How can you use 'For update skip locked' in postgres without locking rows in all tables used in the query? - postgresql

When you want to use postgres's SELECT FOR UPDATE SKIP LOCKED functionality to ensure that two different users reading from a table and claiming tasks do not get blocked by each other and also do not get tasks already being read by another user:
A join is being used in the query to retrieve tasks. We do not want any other table to have row-level locking except the table that contains the main info. Sample query below - Lock only the rows in the table -'task' in the below query
SELECT v.someid , v.info, v.parentinfo_id, v.stage FROM task v, parentinfo pi WHERE v.stage = 'READY_TASK'
AND v.parentinfo_id = pi.id
AND pi.important_info_number = (
SELECT MAX(important_info_number) FROM parentinfo )
ORDER BY v.id limit 200 for update skip locked;
Now if user A is retrieving some 200 rows of this table, user B should be able to retrieve another set of 200 rows.
EDIT: As per the comment below, the query will be changed to :
SELECT v.someid , v.info, v.parentinfo_id, v.stage FROM task v, parentinfo pi WHERE v.stage = 'READY_TASK'
AND v.parentinfo_id = pi.id
AND pi.important_info_number = (
SELECT MAX(important_info_number) FROM parentinfo) ORDER BY v.id limit 200 for update of v skip locked;
How best to place order by such that rows are ordered? While the order would get effected if multiple users invoke this command, still some order sanctity should be maintained of the rows that are being returned.
Also, does this also ensure that multiple threads invoking the same select query would be retrieving a different set of rows or is the locking only done for update commands?

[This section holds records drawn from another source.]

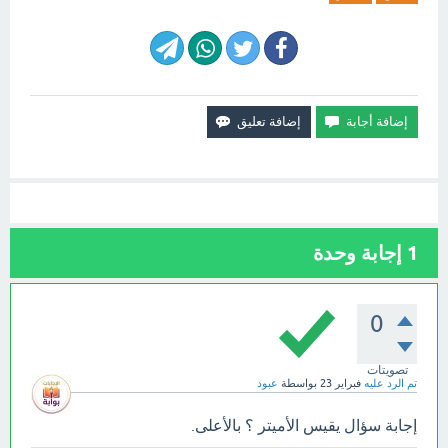
1
إجابة وحدة
0
تصويتات
تم الرد عليه
فبراير 23
بواسطة
عبود
إجابة سؤال يقيس الأميتر ؟ بالأعلى.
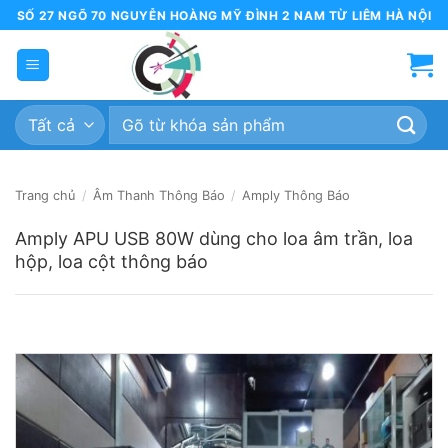
Bỏ
SỐ 27 NGÕ 70 NGUYỄN HOÀNG MỸ ĐÌNH 2 NAM TỪ LIÊM HÀ NỘI
qua
nội
dung
Tìm
kiếm:
Trang chủ
/
Âm Thanh Thông Báo
/
Amply Thông Báo
Amply APU USB 80W dùng cho loa âm trần, loa
hộp, loa cột thông báo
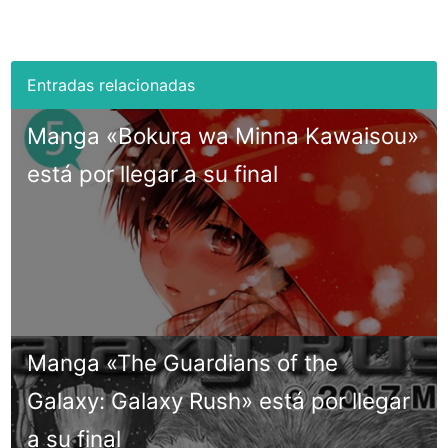
Manga «Bokura wa Minna Kawaisou»
está por llegar a su final
Manga «The Guardians of the
Galaxy: Galaxy Rush» está por llegar
a su final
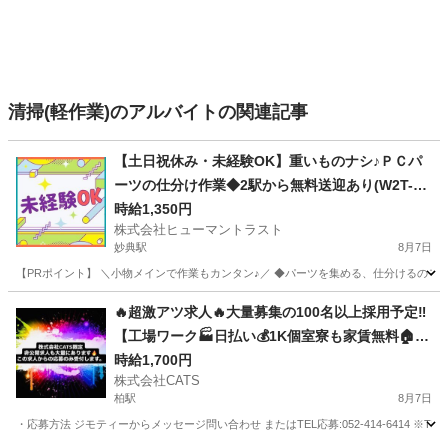
清掃(軽作業)のアルバイトの関連記事
【土日祝休み・未経験OK】重いものナシ♪ＰＣパ
ーツの仕分け作業◆2駅から無料送迎あり(W2T-14
61_3)
時給1,350円
株式会社ヒューマントラスト
妙典駅
8月7日
【PRポイント】 ＼小物メインで作業もカンタン♪／ ◆パーツを集める、仕分けるのモク
千葉
市川市
妙典駅
仕分け
ヒューマントラスト
🔥超激アツ求人🔥大量募集の100名以上採用予定‼️
【工場ワーク🏭日払い💰1K個室寮も家賃無料🏠】
今なら…採用でPayPay5万円分のポイントプレゼ
時給1,700円
株式会社CATS
ント🎁-柏
柏駅
8月7日
・応募方法 ジモティーからメッセージ問い合わせ またはTEL応募:052-414-6414 ※T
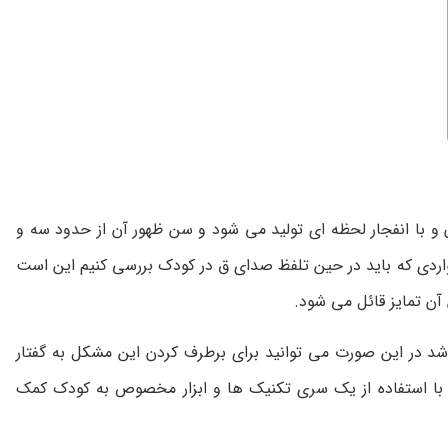
با انفجار لحظه ای تولید می شود و سن ظهور آن از حدود سه و
واردی که باید در حین تلفظ صدای ق در کودک بررسی کنیم این است
آن تمایز قائل می شود.
شد در این صورت می توانید برای برطرف کردن این مشکل به گفتار
نی با استفاده از یک سری تکنیک ها و ابزار مخصوص به کودک کمک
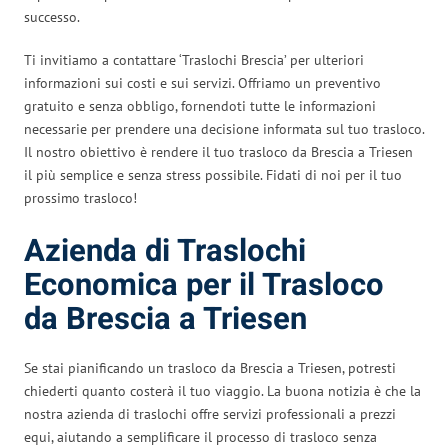
successo.
Ti invitiamo a contattare ‘Traslochi Brescia’ per ulteriori
informazioni sui costi e sui servizi. Offriamo un preventivo
gratuito e senza obbligo, fornendoti tutte le informazioni
necessarie per prendere una decisione informata sul tuo trasloco.
Il nostro obiettivo è rendere il tuo trasloco da Brescia a Triesen
il più semplice e senza stress possibile. Fidati di noi per il tuo
prossimo trasloco!
Azienda di Traslochi
Economica per il Trasloco
da Brescia a Triesen
Se stai pianificando un trasloco da Brescia a Triesen, potresti
chiederti quanto costerà il tuo viaggio. La buona notizia è che la
nostra azienda di traslochi offre servizi professionali a prezzi
equi, aiutando a semplificare il processo di trasloco senza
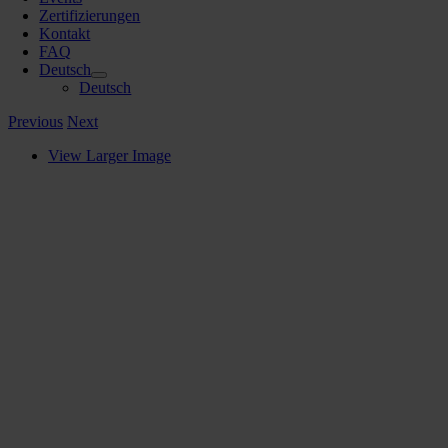
Zertifizierungen
Kontakt
FAQ
Deutsch
Deutsch
Previous
Next
View Larger Image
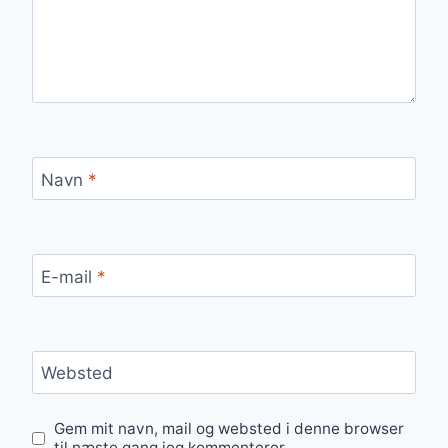
Navn
*
E-mail
*
Websted
Gem mit navn, mail og websted i denne browser
til næste gang jeg kommenterer.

Just experimented with this a little bit - multiple select queries will end up retrieving different set of rows. Also, order by ensures the order of the final result obtained.

Yes,
FOR UPDATE OF "TABLE_NAME" SKIP LOCKED
will lock only TABLE_NAME

Related

Does Postgres lock more rows than the limit provided?

If the LIMIT is applied to the rows returned from a query, does this mean that more rows could be locked that are not returned?
Like this:
select * from myTable where status = 'READY' limit 10 FOR UPDATE
If there are 1000 rows in a status of READY, does it row lock them all but only return 10?
I am seeing quite a costly -> LockRows on my explain plan and trying to understand why.
Thanks
From the documentation, it seems pretty clear that only the actual records returned by your select query would be locked:
FOR UPDATE causes the rows retrieved by the SELECT statement to be locked as though for update. This prevents them from being locked, modified or deleted by other transactions until the current transaction ends.
That being said, one possible explanation for why the LockRows operation seems so costly is that, in order to isolate the 10 records you want for locking, it first has to do a sort to implement LIMIT. This is an operation which involves the entire table, so for a large table, and without an index to help, this could take some time.
Let's say this were your actual query:
select * from myTable where status = 'READY' order by some_col limit 10 FOR UPDATE
This query would benefit from the following index:
create index idx on myTable (status, some_col);
The first column in the index status would let Postgres discard records not matching the WHERE filter. After this, the index also covers some_col, which means Postgres could easily find the limit 10 records you want already in the correct order.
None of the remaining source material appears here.